Peace Given More Than Just A ‘Chance’…
The Two-State Policy is the only way to resolve the problem. US President Joe Biden has made the remark about the recent Israel-Palestinian conflict.
Benjamin Bibi Netanyahu’s Interim Government agreed to a ceasefire on May 20 after 11 days of fierce fighting between the Israeli Armed Forces and the Palestinian Hamas Movement. Earlier, the US joined the chorus with the Global Community, urging both the parties to put an end to violence. Speaking at a press conference at the White House, President Biden recently said: “Let’s get something straight here: until the region says unequivocally they acknowledge the Right of Israel to exist as an Independent Jewish State, there will be no peace. I’m praying this ceasefire will hold. I take Bibi Netanyahu – when he gives me his word – I take him at his word. He’s never broken his word to me.“
President Biden also made it clear that the US would continue to make every possible effort to ensure that Israel’s security is not compromised. At the same time, he insisted that a Two-State Solution would be the only way to resolving the conflict between the two sides. Meanwhile, he pledged to build a major package with other countries to help rebuild Gaza.
This time, Israel used special Iron Dome Defence System to intercept Hamas missiles. However, the 11-day clashes damaged the system badly. During his telephonic conversations with Prime Minister Netanyahu, President Biden assured the former that the US would repair the Iron Dome. He also assured the Palestinians that Washington DC would help rebuild Gaza that has been severely damaged by Israeli rockets.
Experts are of the opinion that the US and the Western World are trying hard to balance their policy towards Israel and Palestine. They have been prescribing the Two-State Policy for long. In other words, Israel and Palestine should emerge as two sovereign nations, with a common capital in Jerusalem. However, after becoming President, Biden’s predecessor Donald Trump did not show any interest in the US’ long-standing policy. Instead, former President Trump and his son-in-law Jared Corey Kushne had adopted a different West Asia Policy that severely undermined Palestine’s sovereignty. Trump wanted to hand over the responsibility of the security of Palestine to the Israeli Army. As expected, the Palestinian leaders rejected the proposal.
At a time when the all the major Global Powers are making serious efforts to balance their ties with Israel and Palestine, India’s proximity with Israel has irked the Arab World, including good old friend Iran. In a way, India has failed to balance its foreign policy, although New Delhi has officially claimed that it still supports the Palestinian cause. During the Cold War, India used to maintain a strategic distance from Israel, supporting the Palestinian cause instead.
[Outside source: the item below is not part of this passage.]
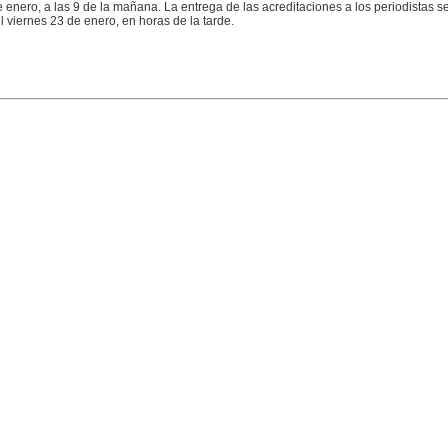
 enero, a las 9 de la mañana. La entrega de las acreditaciones a los periodistas s
 viernes 23 de enero, en horas de la tarde.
In November 1947, India had voted against the creation of the State of Israel at the UN General Assembly. It was motivated by the perception of India’s new Post-Colonial and Nationalist Political Class that Israel was a Colonialist State born on the Palestinian Territory, an issue largely shared by India’s considerable Muslim population. The recognition of the formation of an Israeli State on religious grounds shortly after the emergence of Pakistan under the same conditions was too sensitive for the new leaders in New Delhi, as they preferred to maintain good relations with the Arab World within the Non-Alignment Movement (NAM).
It might be noticed that because of the solidarity that was formed between the Indian and Palestinian nationalists before India proclaimed its Independence, New Delhi had supported at the UN the formation of a Palestinian Federal State with constitutional rights for the Jewish minority. In the late 1970s, with the departure of the Indian National Congress Party and the arrival of the new Political Class, New Delhi reportedly established clandestine contacts with Israeli officials. However, it quickly ended with the return of the Congress Party to power in 1980.
The thaw came in 1991 when, following the Madrid Conference and the improved relations between Israel and Palestine Liberation Organisation (PLO), New Delhi established full diplomatic relations with Israel and opened an Embassy in Tel Aviv, a huge change of positions from the mere recognition of the Israeli State in 1950, despite Israeli attempts over the years to gain more after military supporting in the 1965 and 1971 conflicts with Pakistan.
Since then, India and Israel have enjoyed good relations based on official contacts between Narendra Modi, who became the first Indian Prime Minister to visit Israel in 2017, and his Israeli counterpart Benjamin Bibi Netanyahu, investments and trade.